[Dataset entries]
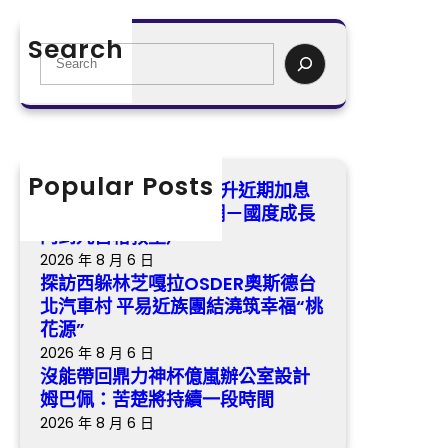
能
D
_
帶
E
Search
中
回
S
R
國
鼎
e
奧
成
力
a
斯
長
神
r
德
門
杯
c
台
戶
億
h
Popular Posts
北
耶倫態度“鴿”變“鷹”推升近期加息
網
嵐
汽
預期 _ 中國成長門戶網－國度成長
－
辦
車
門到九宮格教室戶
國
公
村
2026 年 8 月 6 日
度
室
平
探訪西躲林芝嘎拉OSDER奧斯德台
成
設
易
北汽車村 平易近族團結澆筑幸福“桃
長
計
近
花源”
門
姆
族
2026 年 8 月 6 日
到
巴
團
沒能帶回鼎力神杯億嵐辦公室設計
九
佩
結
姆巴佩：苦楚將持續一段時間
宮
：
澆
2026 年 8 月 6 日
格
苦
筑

--

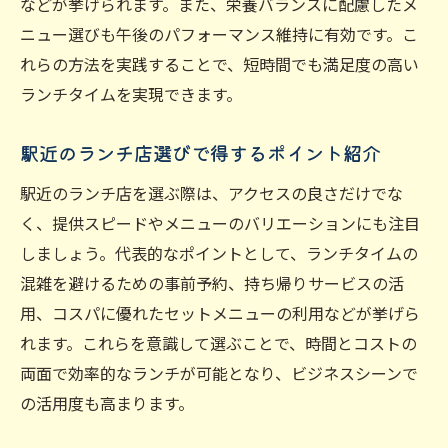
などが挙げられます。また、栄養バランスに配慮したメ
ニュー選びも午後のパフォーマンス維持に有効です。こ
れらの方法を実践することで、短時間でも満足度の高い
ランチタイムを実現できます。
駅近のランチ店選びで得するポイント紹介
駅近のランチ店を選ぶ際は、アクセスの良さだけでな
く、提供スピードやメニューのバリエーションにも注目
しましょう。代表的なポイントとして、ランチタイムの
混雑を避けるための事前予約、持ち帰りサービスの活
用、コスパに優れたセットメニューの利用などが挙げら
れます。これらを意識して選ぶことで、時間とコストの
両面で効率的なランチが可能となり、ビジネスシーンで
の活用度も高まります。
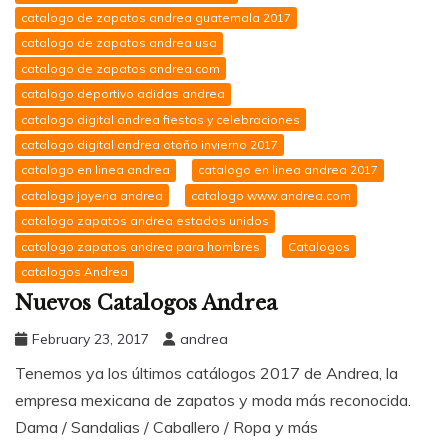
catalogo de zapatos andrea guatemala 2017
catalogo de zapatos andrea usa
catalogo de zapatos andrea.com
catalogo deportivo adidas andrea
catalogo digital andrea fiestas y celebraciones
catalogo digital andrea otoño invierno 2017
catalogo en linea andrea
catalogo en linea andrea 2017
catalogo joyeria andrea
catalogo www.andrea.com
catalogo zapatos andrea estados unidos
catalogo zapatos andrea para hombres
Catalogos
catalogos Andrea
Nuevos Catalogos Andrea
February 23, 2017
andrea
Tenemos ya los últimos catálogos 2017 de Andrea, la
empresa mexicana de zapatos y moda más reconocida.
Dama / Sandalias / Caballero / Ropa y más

Work request ▸
Output exactly the lines above that lie between the line with "駅近のランチ店を選ぶ際は、アクセスの良さだけでな" and the line with "catalogo digital andrea fiestas", those two lines included, and no pictures.

Task output ▸
駅近のランチ店を選ぶ際は、アクセスの良さだけでな
く、提供スピードやメニューのバリエーションにも注目
しましょう。代表的なポイントとして、ランチタイムの
混雑を避けるための事前予約、持ち帰りサービスの活
用、コスパに優れたセットメニューの利用などが挙げら
れます。これらを意識して選ぶことで、時間とコストの
両面で効率的なランチが可能となり、ビジネスシーンで
の活用度も高まります。
catalogo de zapatos andrea guatemala 2017
catalogo de zapatos andrea usa
catalogo de zapatos andrea.com
catalogo deportivo adidas andrea
catalogo digital andrea fiestas y celebraciones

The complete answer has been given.